Jordan Green talks Disaster Relief in Oklahoma
Congress has passed $19.1 billion in disaster aid for American and Puerto Rican farmers that need help recovering from flooding. But we Oklahomans aren't going to see a dime of it.
On Monday, June 3, the United States House of Representatives passed House Resolution 2157, entitled the “Additional Supplemental Appropriations for Disaster Relief Act of 2019.” In passing the resolution, the House also included changes made to the legislation by the Senate.
The bill's main goal is to help farmers and ranchers get back on their feet following flooding. According to data from the House, the resolution allocated $3 billion for crop and livestock losses, $558 million for the rehabilitation of farmland, $480 million for the restoration of forests, $150 million to be used to restore facilities in rural communities, and $435 million that will be used to improve watersheds and enact other flood-prevention measures. A total of $600 million in nutrition assistance will be given to Puerto Rico, and $304 million in Community Development Block Grants will also be given to that territory.
But according to Patrick Bond, communications director for Congressman Frank Lucas (R-Oklahoma), the bill passed by the House does not address damage caused by widespread flooding that left parts of Oklahoma submerged in May and June.

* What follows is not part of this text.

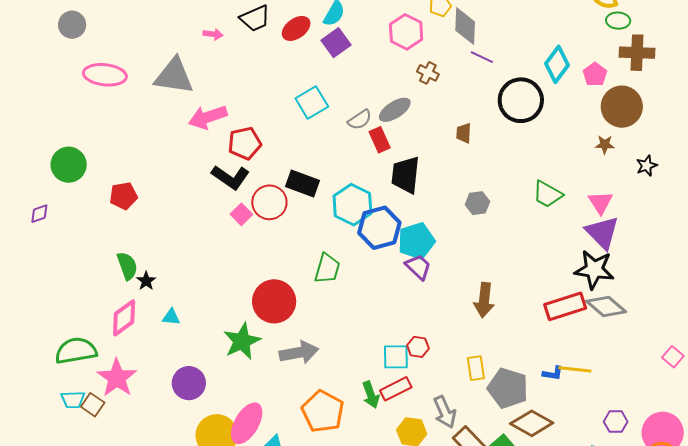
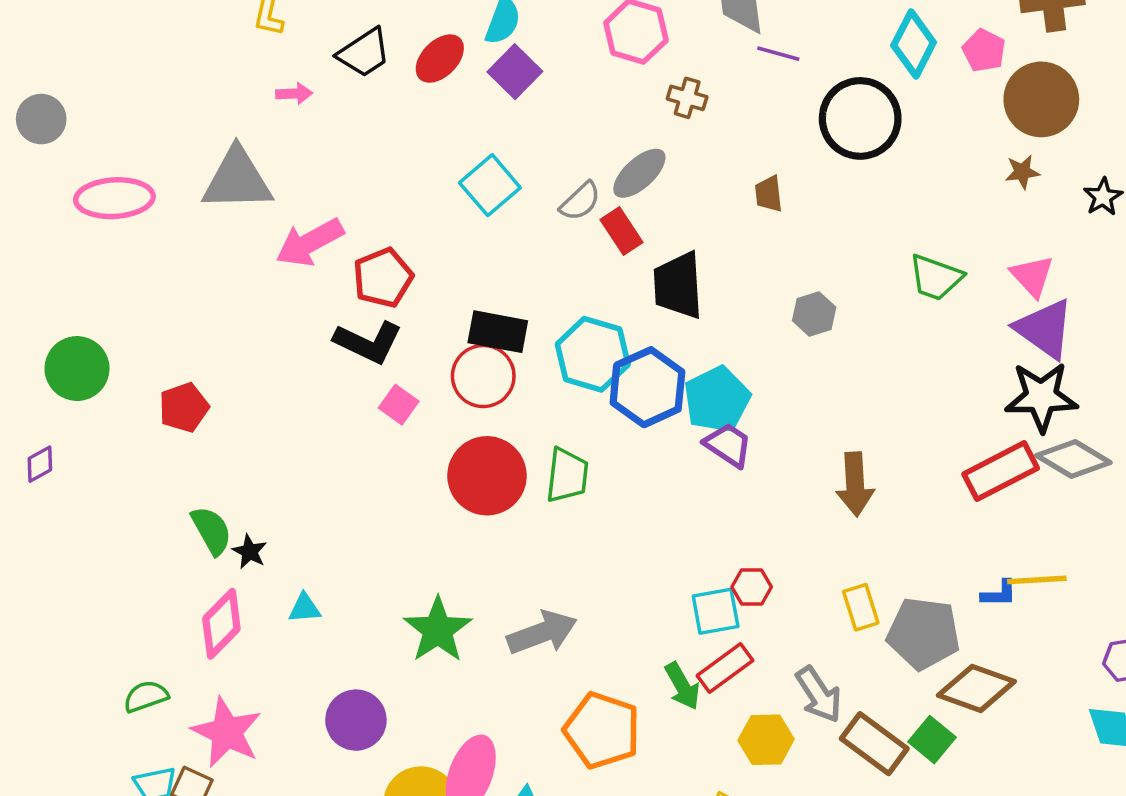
red circle: (269, 202) -> (483, 376), moved
red circle: (274, 301) -> (487, 476), moved
green semicircle: (76, 351) -> (146, 696), size x0.6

“I did want to clarify that while the disaster relief bill ... does address last year’s and this year’s flooding in the Midwest and Southeast United States, the flooding in Oklahoma happened too recently, and both state and federal officials are still evaluating exactly what type of assistance is needed,” Bond said in a statement. “The bill will not provide any aid for recent flooding in Oklahoma.”
That's not pleasant news for Oklahoma farmers and ranchers, but that doesn't mean they've been forgotten. The Federal Emergency Management Agency is currently working with other federal agencies to determine what type of assistance is needed in Oklahoma. Now, that could take a while, and it might not give affected producers everything they need, but it doesn't mean they'll get nothing. Even without the House resolution on their side, famers can still tap into different funding outlets to help make up for damaged crops and lost livestock.
The United States Department of Agriculture, in cooperation with the Farm Service Agency, makes emergency loans available to producers who need help recovering from a flood. A full list of loan options and other USDA resources can be found by visiting https://www.fsa.usda.gov/programs-and-services/disaster-assistance-program/. Also, livestock owners and contract growers who had higher-than-normal livestock deaths due to weather-related events may qualify for assistance through the FSA. Visit https://www.fsa.usda.gov/programs-and-services/disaster-assistance-program/livestock-indemnity/index for more information.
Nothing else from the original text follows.